Família Real britânica é história na TV… fazer o quê?

Li hoje muita gente – mais ranzinza do que eu – reclamar do tamanho da cobertura dada ao casamento do príncipe Willian e da Princesa Lady Kate.

Ei! Esse tipo de transmissão assemelha-se ao carnaval: é altamente visual, entretenimento com um pouco de informação. Por ser longa, precisa de bom inglês e é tudo ao vivo, recorrer-se às figuras do jornalismo.

Mas dá boa televisão. Sempre deu.

A BBC (oh! A BBC, exemplo de tv pública…) foi “batizada” na coroação do Rei George VI. Tinha só seis meses de vida e meteu as câmeras na rua pela primeira vez para o evento. Era 12 de maio de 1937.

Dez mil sujeitos viram isso, que foi a primeira cobertura “de fôlego” da história da TV. Detalhe: a princípio, o rei foi contra a transmissão.
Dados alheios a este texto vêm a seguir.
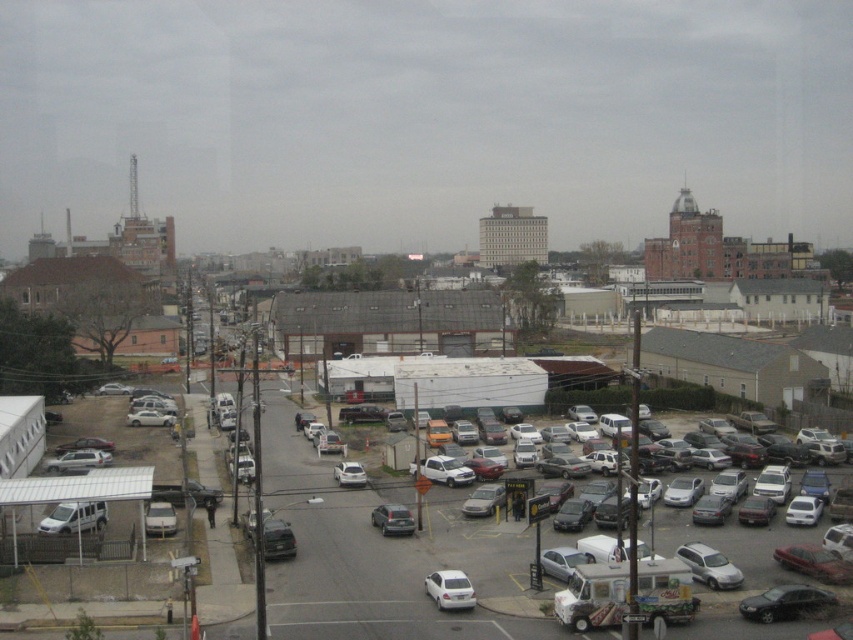 Question: Is satin silver sedan at center below white matte sedan at center?

Choices:
 (A) yes
 (B) no

Answer: (A)

Question: Which of the following is the closest to the observer?

Choices:
 (A) (689, 561)
 (B) (431, 586)
 (C) (817, 588)
 (D) (381, 524)

Answer: (B)

Question: Among these objects, which one is farthest from the camera?

Choices:
 (A) white matte car at center
 (B) matte silver van at lower left
 (C) satin silver minivan at lower right

Answer: (B)

Question: Does satin silver minivan at lower right have a larger size compared to white matte car at center?

Choices:
 (A) yes
 (B) no

Answer: (A)

Question: In this image, where is matte black sedan at lower right located relative to white matte van at lower left?

Choices:
 (A) above
 (B) below

Answer: (B)

Question: Which point is farther to the camera?

Choices:
 (A) (409, 525)
 (B) (361, 476)
 (C) (561, 600)
 (D) (164, 534)

Answer: (B)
Não queria “espetacularizar” a própria vida…

Outra data histórica para a TV mundial foi 2 de junho de 1953, quando a filha de George, Elizabeth, virou rainha do Reino Unido, Canadá, Austrália, Nova Zelândia, África do Sul, Ceilão e Paquistão.
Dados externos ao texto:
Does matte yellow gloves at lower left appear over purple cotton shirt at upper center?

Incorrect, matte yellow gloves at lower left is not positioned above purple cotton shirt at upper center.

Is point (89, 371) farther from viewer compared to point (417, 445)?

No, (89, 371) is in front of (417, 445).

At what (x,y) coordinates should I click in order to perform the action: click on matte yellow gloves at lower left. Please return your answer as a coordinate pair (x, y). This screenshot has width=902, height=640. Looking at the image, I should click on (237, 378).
Foi a primeira vez que os norte-americanos fizeram algo que depois se tornaria comum: uma renhida correria entre NBC e CBS nos grandes eventos internacionais. Uma concorrência que impulsionou muito (para o bem e para o mal) o desenho que temos hoje das chamadas “grandes coberturas ao vivo”.
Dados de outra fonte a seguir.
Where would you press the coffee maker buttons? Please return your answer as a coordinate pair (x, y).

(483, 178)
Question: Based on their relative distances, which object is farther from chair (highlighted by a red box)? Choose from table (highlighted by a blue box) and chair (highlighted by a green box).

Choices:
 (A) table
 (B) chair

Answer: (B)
O grande detalhe é que esta, especificamente, não foi ao vivo. Mas foi o que mais perto disso se podia chegar na época, em se tratando de algo passado no outro lado do oceano.

Tanto a NBC quanto a CBS fretaram um avião para, logo depois de gravar a cerimônia, poder mandar a fita sem depender de uma empresa de transporte. A operação de guerra envolveu adaptar o avião com máquinas de escrever e reveladoras de filme.

Pela CBS, a fita foi revelada sobre o Atlântico, e a chegada do avião ao aeroporto de Boston – isso sim – foi mostrada ao vivo. A avioneta tinha até o símbolo da CBS desenhado. O piloto entregou a fita a um funcionário, que saiu correndo para colocá-la na máquina. Dali mesmo, do aeroporto (pra não perder tempo), o filme foi exibido via link para todos os Estados Unidos.

Walter Cronkite foi o apresentador da CBS. Ele já havia ficado famoso ao cobrir a guerra, ficaria muito mais alguns anos depois, na primeira transmissão (aí muito mais séria, trágica e totalmente ao vivo) de um “breaking news” com o formato que vemos hoje: a morte de John Kennedy, em novembro de 1963.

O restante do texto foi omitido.